Они выехали из рощи, и глазу открылась картина, вполне объясняющая бегство врагов. От рощи до города тянулась полоса земли, отвоеванная людьми у леса. Огневое земледелие, или как это в Нортвуде зовется. Сотни акров леса вдоль реки выжгли подчистую, чтобы удобрить почву золой и разбить огороды. На лоскутах плодородной земли выращивали репу, лук, бобы; держали свинарники, в окрестных лесах пасли хрюшек. Теперь от огородов осталась одна память. Всюду, сколько хватало глаз, стояли войска Избранного. Квадратные шатры шейландцев, круглые юрты шаванов, рыжие знамена Хориса и бело-красные стяги Флеминга. Табуны стреноженных коней, пирамиды рыцарских копий, скрип и скрежет оселков, дымки походных кухонь.
— Много нас, — сказал Джоакин.
— Даем жару, — отозвался Мартин и шумно втянул ноздрями воздух.

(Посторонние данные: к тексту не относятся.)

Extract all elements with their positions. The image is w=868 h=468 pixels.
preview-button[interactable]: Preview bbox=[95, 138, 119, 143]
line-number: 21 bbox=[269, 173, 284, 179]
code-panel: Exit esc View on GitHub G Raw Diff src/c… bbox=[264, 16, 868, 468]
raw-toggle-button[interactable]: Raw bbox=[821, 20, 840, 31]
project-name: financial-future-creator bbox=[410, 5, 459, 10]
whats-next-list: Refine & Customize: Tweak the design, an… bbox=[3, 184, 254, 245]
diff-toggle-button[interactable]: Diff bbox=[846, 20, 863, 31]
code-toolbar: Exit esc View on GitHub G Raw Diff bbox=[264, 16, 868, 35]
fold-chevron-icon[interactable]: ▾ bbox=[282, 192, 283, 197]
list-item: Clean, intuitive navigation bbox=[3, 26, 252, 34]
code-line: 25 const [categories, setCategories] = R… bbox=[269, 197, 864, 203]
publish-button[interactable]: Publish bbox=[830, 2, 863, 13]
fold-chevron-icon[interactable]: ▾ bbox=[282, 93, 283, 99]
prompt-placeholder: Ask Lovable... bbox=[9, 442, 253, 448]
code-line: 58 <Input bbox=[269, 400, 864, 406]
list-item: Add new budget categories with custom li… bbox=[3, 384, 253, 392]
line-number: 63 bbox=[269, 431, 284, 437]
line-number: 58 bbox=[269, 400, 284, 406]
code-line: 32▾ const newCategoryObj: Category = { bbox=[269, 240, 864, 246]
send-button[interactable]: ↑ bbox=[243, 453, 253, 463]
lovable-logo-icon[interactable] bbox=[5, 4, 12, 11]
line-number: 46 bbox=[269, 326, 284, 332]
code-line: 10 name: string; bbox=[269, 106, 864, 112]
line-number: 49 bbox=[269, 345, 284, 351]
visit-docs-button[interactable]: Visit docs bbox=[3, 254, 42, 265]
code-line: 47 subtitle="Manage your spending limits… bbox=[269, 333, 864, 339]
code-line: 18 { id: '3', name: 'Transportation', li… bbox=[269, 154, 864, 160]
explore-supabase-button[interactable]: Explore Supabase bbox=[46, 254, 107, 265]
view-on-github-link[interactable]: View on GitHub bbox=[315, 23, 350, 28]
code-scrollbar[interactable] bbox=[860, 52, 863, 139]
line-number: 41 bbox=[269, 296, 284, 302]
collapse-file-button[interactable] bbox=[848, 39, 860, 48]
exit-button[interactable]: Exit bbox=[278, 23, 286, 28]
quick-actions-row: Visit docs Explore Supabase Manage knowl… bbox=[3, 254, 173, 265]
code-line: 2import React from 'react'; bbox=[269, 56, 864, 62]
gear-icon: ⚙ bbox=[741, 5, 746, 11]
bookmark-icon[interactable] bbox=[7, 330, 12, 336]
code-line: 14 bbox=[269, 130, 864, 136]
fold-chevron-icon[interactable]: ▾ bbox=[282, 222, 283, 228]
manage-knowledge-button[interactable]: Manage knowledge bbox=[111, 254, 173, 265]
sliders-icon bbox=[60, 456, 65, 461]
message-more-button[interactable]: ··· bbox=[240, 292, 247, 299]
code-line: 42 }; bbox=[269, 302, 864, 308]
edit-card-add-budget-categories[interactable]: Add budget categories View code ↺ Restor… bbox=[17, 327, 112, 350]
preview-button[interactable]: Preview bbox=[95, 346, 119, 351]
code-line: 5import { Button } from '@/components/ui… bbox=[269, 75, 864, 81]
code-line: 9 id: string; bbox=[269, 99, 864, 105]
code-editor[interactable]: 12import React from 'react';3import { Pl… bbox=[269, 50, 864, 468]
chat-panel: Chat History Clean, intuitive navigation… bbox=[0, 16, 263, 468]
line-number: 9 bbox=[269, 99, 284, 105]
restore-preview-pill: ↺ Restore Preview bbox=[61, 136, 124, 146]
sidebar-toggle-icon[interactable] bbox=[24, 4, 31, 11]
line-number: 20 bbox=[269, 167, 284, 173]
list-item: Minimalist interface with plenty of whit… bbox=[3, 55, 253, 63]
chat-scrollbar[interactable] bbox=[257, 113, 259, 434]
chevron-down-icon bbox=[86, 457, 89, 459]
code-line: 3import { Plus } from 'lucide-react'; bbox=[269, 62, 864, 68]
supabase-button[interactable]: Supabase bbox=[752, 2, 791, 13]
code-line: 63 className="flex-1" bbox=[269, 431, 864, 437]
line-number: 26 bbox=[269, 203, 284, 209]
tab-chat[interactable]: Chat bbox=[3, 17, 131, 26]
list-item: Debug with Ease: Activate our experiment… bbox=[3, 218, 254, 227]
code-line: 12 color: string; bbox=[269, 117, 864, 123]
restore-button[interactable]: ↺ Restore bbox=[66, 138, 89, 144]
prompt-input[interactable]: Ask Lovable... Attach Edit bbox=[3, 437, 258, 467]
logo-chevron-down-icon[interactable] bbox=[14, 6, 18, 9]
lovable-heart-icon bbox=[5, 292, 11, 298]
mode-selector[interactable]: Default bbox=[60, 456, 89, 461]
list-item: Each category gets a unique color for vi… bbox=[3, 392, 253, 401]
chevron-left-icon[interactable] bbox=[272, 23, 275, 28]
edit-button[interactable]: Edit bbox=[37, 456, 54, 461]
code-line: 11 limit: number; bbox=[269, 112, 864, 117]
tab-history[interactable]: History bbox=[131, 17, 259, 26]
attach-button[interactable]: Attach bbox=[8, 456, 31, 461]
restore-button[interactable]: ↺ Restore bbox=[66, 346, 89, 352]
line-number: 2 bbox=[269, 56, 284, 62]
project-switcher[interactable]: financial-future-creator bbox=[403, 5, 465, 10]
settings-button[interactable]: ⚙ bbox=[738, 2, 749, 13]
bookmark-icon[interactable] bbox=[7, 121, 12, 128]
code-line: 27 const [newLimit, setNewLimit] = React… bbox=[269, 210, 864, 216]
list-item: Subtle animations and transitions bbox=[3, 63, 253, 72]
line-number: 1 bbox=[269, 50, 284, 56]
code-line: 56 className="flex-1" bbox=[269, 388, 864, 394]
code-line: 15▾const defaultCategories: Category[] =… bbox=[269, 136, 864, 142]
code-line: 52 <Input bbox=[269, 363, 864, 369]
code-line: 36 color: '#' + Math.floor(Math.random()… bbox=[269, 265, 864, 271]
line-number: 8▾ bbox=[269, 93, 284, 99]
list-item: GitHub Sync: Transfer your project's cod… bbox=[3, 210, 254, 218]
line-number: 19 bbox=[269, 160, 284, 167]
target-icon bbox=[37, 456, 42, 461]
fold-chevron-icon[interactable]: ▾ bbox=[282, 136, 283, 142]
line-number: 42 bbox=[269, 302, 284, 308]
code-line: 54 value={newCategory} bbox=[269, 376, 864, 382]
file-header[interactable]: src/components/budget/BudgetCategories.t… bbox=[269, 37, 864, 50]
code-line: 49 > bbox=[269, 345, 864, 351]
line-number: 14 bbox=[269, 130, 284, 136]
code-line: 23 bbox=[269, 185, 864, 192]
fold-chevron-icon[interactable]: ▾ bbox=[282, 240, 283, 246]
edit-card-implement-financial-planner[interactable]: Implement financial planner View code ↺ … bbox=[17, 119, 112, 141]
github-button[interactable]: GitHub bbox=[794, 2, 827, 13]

Близился обед. В котлах булькала каша, на вертелах крутились куски свинины, роняя в костры капли шипящего жира. Но среди запахов еды чуткий нос лорда Мартина выделил иной, еще более приятный аромат.
Лисий Дол темнел бревенчатыми стенами между рекой и лесом. Как и другие города Нортвуда, он открыл ворота без боя. Завтрашним утром Избранный торжественно войдет в Лисий Дол, чтобы озарить мещан своей благодатью. Едва уловимый запах горелой плоти источал не город, а баронский замок. Он стоял на мысу и издали напоминал башмак, оброненный в лужу. Ни один хвостик дыма пока еще не поднимался над ним, однако ворота стояли разинутыми, как беззубый рот старика.
— Думаете, шаваны уже там?
— Ага. Персты во всю работают.
— Как вы учуяли? Далеко же…
— Опыт!
Джоакин уважительно кивнул. Опыт имелся у обоих: они видели уже больше дюжины сгоревших крепостей. Но только Мартин умел по запаху определять момент, когда Персты начинают скоблить внутренности замка. Скоро над башнями встанут языки огня, и судьба крепости станет видна и Джоакину, и горожанам, что смотрят из-за своих стен. Страх и восторг — два орудия графа. Сперва он напоказ расправляется с лордом, превращает замок в пепел. А потом входит в город и раскрывает объятия простым людям, творит чудеса, ласкает детей. Всемогущество и доброта. Ярость и милосердие. Никто не устоит перед контрастом.
— Ваш брат — великий человек! — с чувством вымолвил Джоакин.
— А знаешь, я тоже детей хочу.
— Как граф?
— Ну, нет. Своих хочу, родных. И чтобы от хорошей девушки.
— Кто ж не хочет…
Джоакин вздохнул. Приятная, милая барышня — единственное, чего еще не дали ему щедрые боги. Все остальное уже получил сполна. С плеч ниспадал богатый рыцарский плащ, красовался герб: клинок, пронзающий сердце. На руке надежно сидел Перст Вильгельма, под седлом играл мышцами горячий жеребец. В кармане лежал именной хронометр — подарок графа; в другом — тугая пачка векселей. Джо не знал, куда девать деньги. От них не было толку: все, чего хотел, он получал бесплатно. Половину денег положу в банк, другую отправлю матери, — так он решил для себя. С жильем тоже определилось: граф даровал воину поместье на Торрее. А еще, в добавок, Джоакин возьмет себе дом в Первой Зиме. Когда падет столица Ориджинов, он пройдет по улице и выберет симпатичную избушку. Скажет графу — и тот сразу выпишет дарственную… Все в жизни шло на лад, лишь одного недоставало: милой, любящей девицы.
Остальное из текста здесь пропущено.